Mukomuko – Bengkulupost.id.- Malang tak dapat di tolak,mujur tak dapat di raih dua orang warga Desa Resno kecamatan v koto terjebak banjir,
Awal mula terjadi melihat mendung datang dua orang warga desa Resno yang bernama Fauzi ( 33 )dan Tarmizi ( 29 ) buru-buru pulang dari sawah takut banjir datang,memang tak di sangka sesampai di tengah sungai Manjuto,tiba-tiba banjir datang dari hulu,sehingga dua orang tersebut di seret di Air sungai,malang tak dapat di tolak,mujur tak dapat di raih, untung ada kayu yang hanyut di situ lah fauzi dan Tarmizi tempat bergantung sehingga dapat menyeberang sungai tersebut,sehingga sampai di tepi sungai fauzi dan Tarmizi tak berdaya dan lemas.
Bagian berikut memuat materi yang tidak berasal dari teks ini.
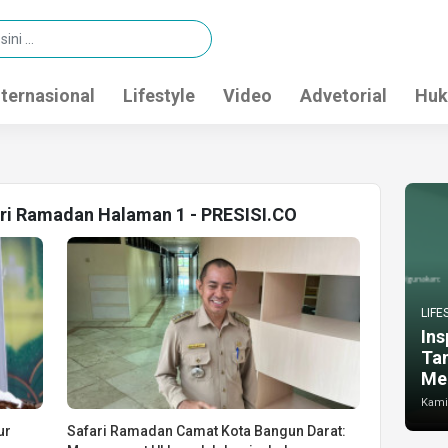
nternasional
Lifestyle
Video
Advetorial
Huk
ari Ramadan Halaman 1 - PRESISI.CO
LIFE
Ins
Ta
Me
Kamis
ur
Safari Ramadan Camat Kota Bangun Darat: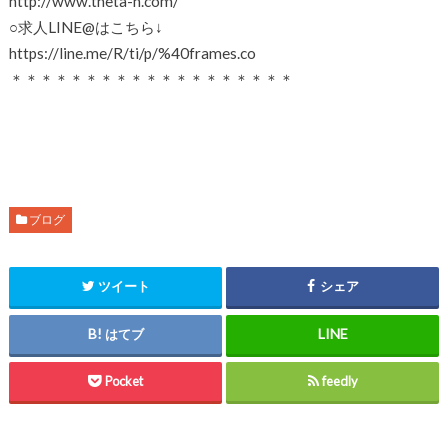
http://www.theta-h.com/
○求人LINE@はこちら↓
https://line.me/R/ti/p/%40frames.co
＊＊＊＊＊＊＊＊＊＊＊＊＊＊＊＊＊＊＊
ブログ
ツイート
シェア
はてブ
Pocket
feedly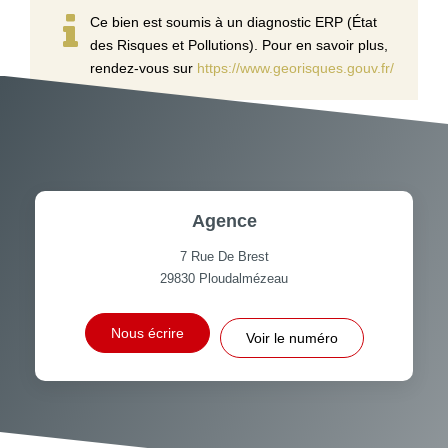
Ce bien est soumis à un diagnostic ERP (État
des Risques et Pollutions). Pour en savoir plus,
rendez-vous sur
https://www.georisques.gouv.fr/
Agence
7 Rue De Brest
29830
Ploudalmézeau
Nous écrire
Voir le numéro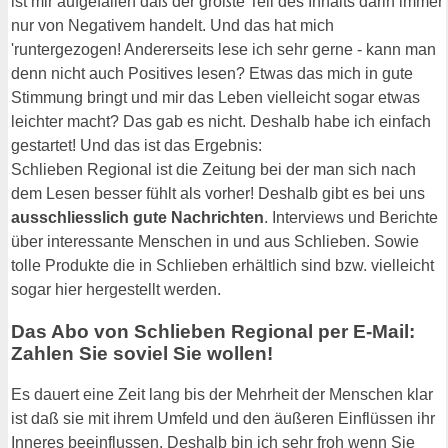
ist mir aufgefallen daß der größte Teil des Inhalts darin immer
nur von Negativem handelt. Und das hat mich
'runtergezogen! Andererseits lese ich sehr gerne - kann man
denn nicht auch Positives lesen? Etwas das mich in gute
Stimmung bringt und mir das Leben vielleicht sogar etwas
leichter macht? Das gab es nicht. Deshalb habe ich einfach
gestartet! Und das ist das Ergebnis:
Schlieben Regional ist die Zeitung bei der man sich nach
dem Lesen besser fühlt als vorher! Deshalb gibt es bei uns
ausschliesslich gute Nachrichten
. Interviews und Berichte
über interessante Menschen in und aus Schlieben. Sowie
tolle Produkte die in Schlieben erhältlich sind bzw. vielleicht
sogar hier hergestellt werden.
Das Abo von Schlieben Regional per E-Mail:
Zahlen Sie soviel Sie wollen!
Es dauert eine Zeit lang bis der Mehrheit der Menschen klar
ist daß sie mit ihrem Umfeld und den äußeren Einflüssen ihr
Inneres beeinflussen. Deshalb bin ich sehr froh wenn Sie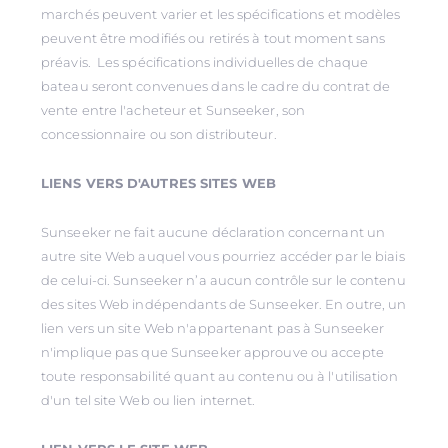
marchés peuvent varier et les spécifications et modèles
peuvent être modifiés ou retirés à tout moment sans
préavis. Les spécifications individuelles de chaque
bateau seront convenues dans le cadre du contrat de
vente entre l'acheteur et Sunseeker, son
concessionnaire ou son distributeur.
LIENS VERS D'AUTRES SITES WEB
Sunseeker ne fait aucune déclaration concernant un
autre site Web auquel vous pourriez accéder par le biais
de celui-ci. Sunseeker n’a aucun contrôle sur le contenu
des sites Web indépendants de Sunseeker. En outre, un
lien vers un site Web n'appartenant pas à Sunseeker
n'implique pas que Sunseeker approuve ou accepte
toute responsabilité quant au contenu ou à l'utilisation
d'un tel site Web ou lien internet.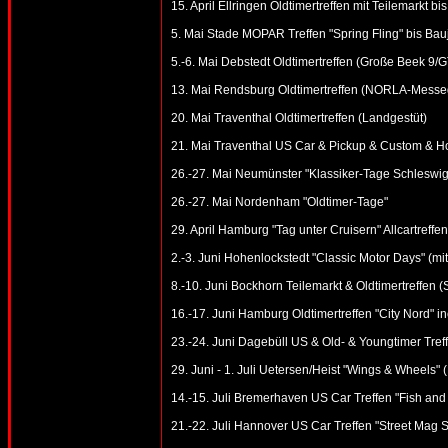
15. April Ellringen Oldtimertreffen mit Teilemarkt 
5. Mai Stade MOPAR Treffen "Spring Fling" bis Bau
5.-6. Mai Debstedt Oldtimertreffen (Große Beek 9
13. Mai Rendsburg Oldtimertreffen (NORLA-Messe
20. Mai Traventhal Oldtimertreffen (Landgestüt)
21. Mai Traventhal US Car & Pickup & Custom & Ho
26.-27. Mai Neumünster "Klassiker-Tage Schleswig-
26.-27. Mai Nordenham "Oldtimer-Tage"
29. April Hamburg "Tag unter Cruisern" Allcartreffen
2.-3. Juni Hohenlockstedt "Classic Motor Days" (mi
8.-10. Juni Bockhorn Teilemarkt & Oldtimertreffen 
16.-17. Juni Hamburg Oldtimertreffen "City Nord" in
23.-24. Juni Dagebüll US & Old- & Youngtimer Tref
29. Juni - 1. Juli Uetersen/Heist "Wings & Wheels" 
14.-15. Juli Bremerhaven US Car Treffen "Fish and
21.-22. Juli Hannover US Car Treffen "Street Mag 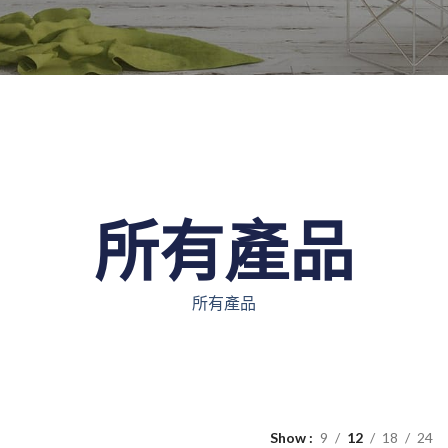
所有產品
所有產品
Show
9
12
18
24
Kepala Desa Resno Mardalius, Membenarkan kejadian ini pada sore jum’at sekitar pukul 5 sore,
Hal ini sudah saya laporkan kepada Dinas PUPR kabupaten Mukomuko,Lapor pak kadis… Akibat tidak ada nya jembatan panyembrangan di desa resno maka terjadi musibah 2 orang warga resno atas nama fauzi dan Tarmizi terjebak air besar saat mau pulang dari sawah Alhamdulilah ada satu batang pohon yg dahan nya ada yg kedalam air maka tarmisi dapat gantungan dan dengan nekat warga lalang luas atas nama agus membantu korban yg sudah keadaan lemah dan tak sadar kan diri langsung di bawa ke puskesmas lubuk pinang, atas nama fauzi Alhamdulilah aman selamat ucap Mardalius,
Kami warga Desa Resno mengharap ke pada Dinas PUPR kabupaten Mukomuko dan ke pada Dinas PUPR Propinsi Bengkulu seterusnya Balai Sungai Sumatra VII tahun 2024 agar dapat membangun jembatan penyeberangan warga Desa resno demikian
Laporan: Abu Razak.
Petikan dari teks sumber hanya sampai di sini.